Cohan's Kappa different class sizes

Question

For my research I need to look at the Cohan's Kappa measure to find out if there is agreement. I asked four people to cluster 38 words and I got the following results:

Person 1: 6 clusters
Person 2: 7 clusters
Person 3: 11 clusters
Person 4: 9 clusters

In the example given by Landis and Koch (1977) they have fixed classes and compare two observer to each other. Can I also apply this at this example, because I have the following questions:

I don't know what is the true cluster where the words belong to. I can look at overlap and say if the overlap between two clusters is the highest these two should be the same.
There is a different in cluster count, when comparing person 1 to person 2 then person 2 has one cluster more. Should I then add a empty cluster to person 1 result to make the cluster count equal?
Can I compare all four person at ones or should I compare 2 person in one test? Thus, 1->2, 1->3, 1->4. Taking person's 1 results as starting point. Because in the experiment I want to see how other persons would cluster the same words. The words are produced by person 1.

Is it all ok with your kappa analysis? Had you other problems with data arrangement? — Anatoly, Jul 06 '14 at 21:01

Anatoly · Accepted Answer · 2014-07-03T22:00:40.797

Since there are multiple raters and multiple categories/clusters, you have to use the generalized Cohen's kappa (the standard Cohen's kappa is used for two raters and two categories) or the Fleiss kappa.
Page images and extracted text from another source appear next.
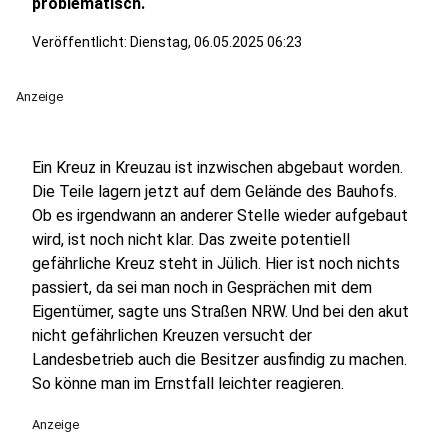
problematisch.
Veröffentlicht:
Dienstag, 06.05.2025 06:23
Anzeige
Ein Kreuz in Kreuzau ist inzwischen abgebaut worden.
Die Teile lagern jetzt auf dem Gelände des Bauhofs.
Ob es irgendwann an anderer Stelle wieder aufgebaut
wird, ist noch nicht klar. Das zweite potentiell
gefährliche Kreuz steht in Jülich. Hier ist noch nichts
passiert, da sei man noch in Gesprächen mit dem
Eigentümer, sagte uns Straßen NRW. Und bei den akut
nicht gefährlichen Kreuzen versucht der
Landesbetrieb auch die Besitzer ausfindig zu machen.
So könne man im Ernstfall leichter reagieren.
Anzeige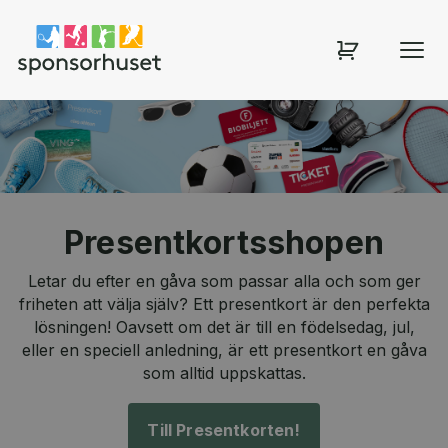
Sponsorhuset shop
Presentkortsshopen
Letar du efter en gåva som passar alla och som ger
friheten att välja själv? Ett presentkort är den perfekta
lösningen! Oavsett om det är till en födelsedag, jul,
eller en speciell anledning, är ett presentkort en gåva
som alltid uppskattas.
Till Presentkorten!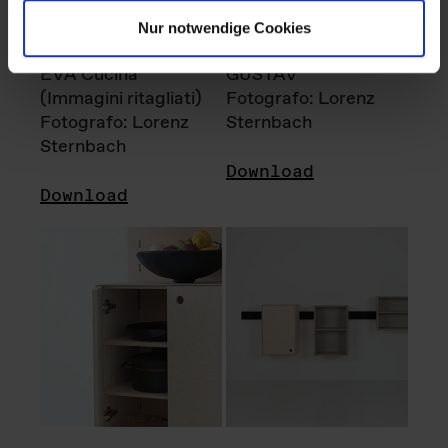
Nur notwendige Cookies
EVA Cucina
GUSTAV
(Immagini ritagliati)
Fotografo: Lorenz
Fotografo: Lorenz
Sternbach
Sternbach
Download
Download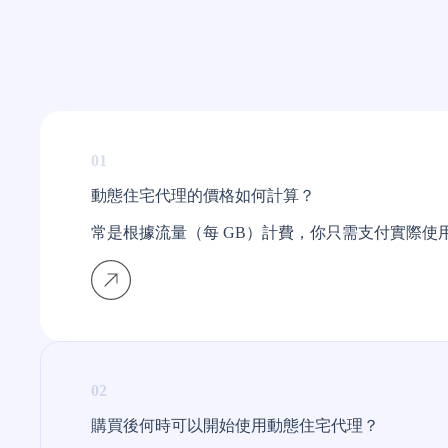
01
動態住宅代理的價格如何計算？
常是根據流量（每 GB）計費，你只需支付實際使
02
購買後何時可以開始使用動態住宅代理？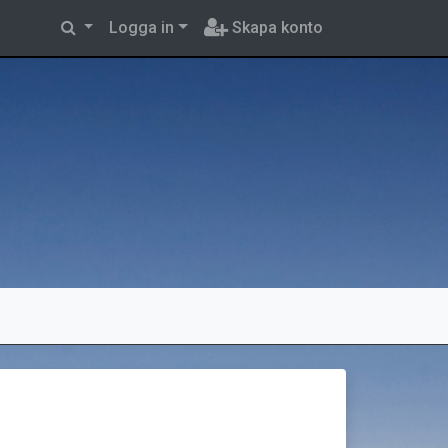
Logga in
Skapa konto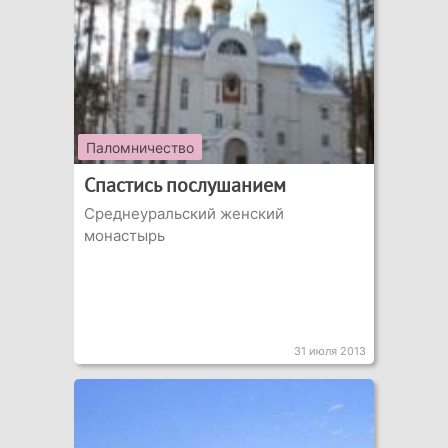
Паломничество
Спастись послушанием
Среднеуральский женский
монастырь
31 июля 2013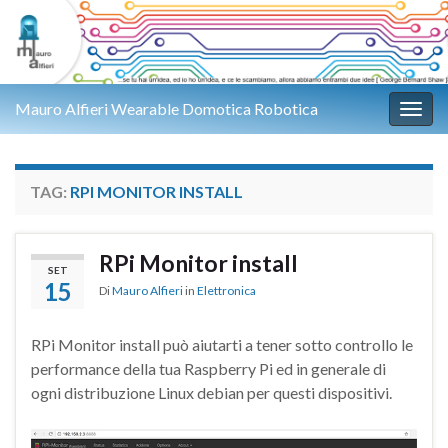
Mauro Alfieri Wearable Domotica Robotica
Attiv
TAG:
RPI MONITOR INSTALL
RPi Monitor install
SET
15
Di
Mauro Alfieri
in
Elettronica
RPi Monitor install può aiutarti a tener sotto controllo le
performance della tua Raspberry Pi ed in generale di
ogni distribuzione Linux debian per questi dispositivi.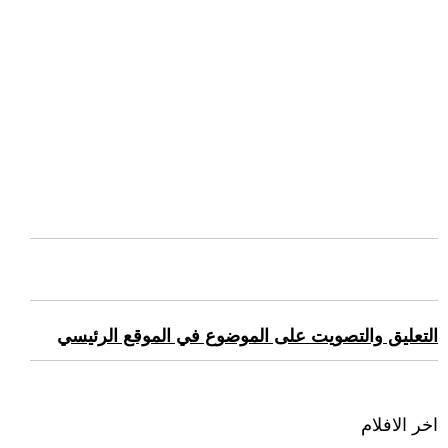
التعليق والتصويت على الموضوع في الموقع الرئيسي
اخر الافلام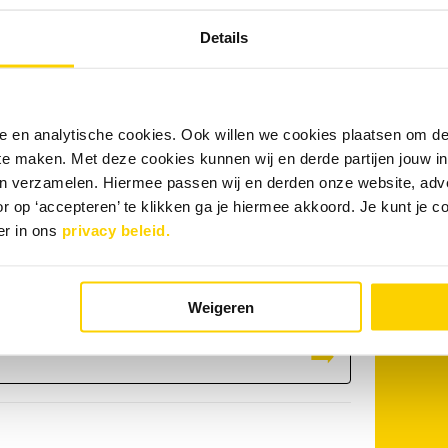
e en geen succes, geen betaling!
Details
W
tact opnemen?
r:
nele en analytische cookies. Ook willen we cookies plaatsen om 
 te maken. Met deze cookies kunnen wij en derde partijen jouw i
r
en verzamelen. Hiermee passen wij en derden onze website, adv
tank
r op ‘accepteren’ te klikken ga je hiermee akkoord. Je kunt je c
er in ons
privacy beleid.
78 - 7600 350
voor rioolproblemen in Hardinxveld-
Weigeren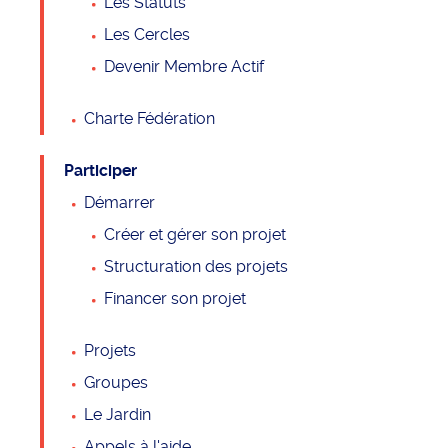
Les Statuts
CONFIDENTIALITÉ ET DONNÉES PERSONNELLES
Les Cercles
Devenir Membre Actif
CONDITIONS DE CONTRIBUTION
CONTACT
Charte Fédération
CRÉDITS
Participer
Démarrer
Créer et gérer son projet
Structuration des projets
Financer son projet
Projets
Groupes
Le Jardin
Appels à l'aide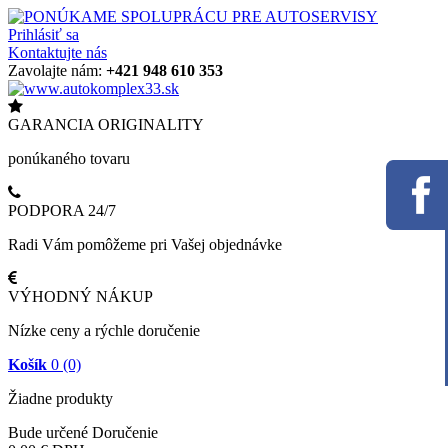
Prihlásiť sa
Kontaktujte nás
Zavolajte nám:
+421 948 610 353
GARANCIA ORIGINALITY
ponúkaného tovaru
PODPORA 24/7
Radi Vám pomôžeme pri Vašej objednávke
VÝHODNÝ NÁKUP
Nízke ceny a rýchle doručenie
Košík
0
(0)
Žiadne produkty
Bude určené
Doručenie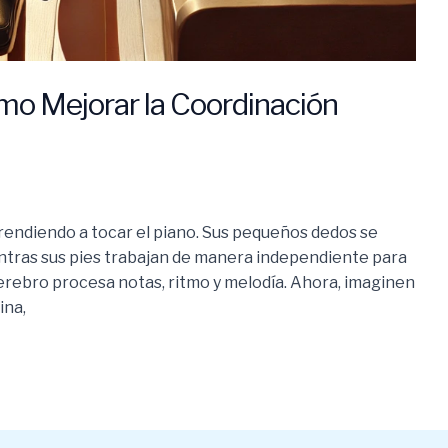
ómo Mejorar la Coordinación
prendiendo a tocar el piano. Sus pequeños dedos se
entras sus pies trabajan de manera independiente para
cerebro procesa notas, ritmo y melodía. Ahora, imaginen
ina,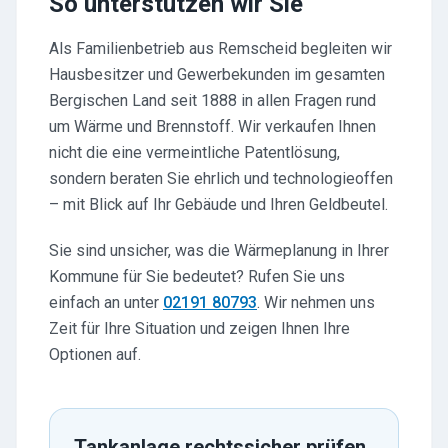
So unterstützen wir Sie
Als Familienbetrieb aus Remscheid begleiten wir
Hausbesitzer und Gewerbekunden im gesamten
Bergischen Land seit 1888 in allen Fragen rund
um Wärme und Brennstoff. Wir verkaufen Ihnen
nicht die eine vermeintliche Patentlösung,
sondern beraten Sie ehrlich und technologieoffen
– mit Blick auf Ihr Gebäude und Ihren Geldbeutel.
Sie sind unsicher, was die Wärmeplanung in Ihrer
Kommune für Sie bedeutet? Rufen Sie uns
einfach an unter
02191 80793
. Wir nehmen uns
Zeit für Ihre Situation und zeigen Ihnen Ihre
Optionen auf.
Tankanlage rechtssicher prüfen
Most statistical softwares accept two types of data input. The first one is arranged to show rating scores: a table of variable size must be created, where each column represents one rater, each row represents an item (in your case, a word), and the number in each cell is the category (in your case, cluster) assigned to that item by that rater. In this case you would need a 4x38 table.

The second type of data input is arranged as a "table of counts", and is that actually used to calculate Kappa (typically, softwares convert tables of the first type into table of counts before calculating Kappa). In this type, the table is again variable in size, each row represent an item, each column represents a category/cluster, and the number within each cell is the number of times that item was assigned to that category (i. e., the sum of numbers in each row is equal to the number of raters). In this case you would need a 11x38 table.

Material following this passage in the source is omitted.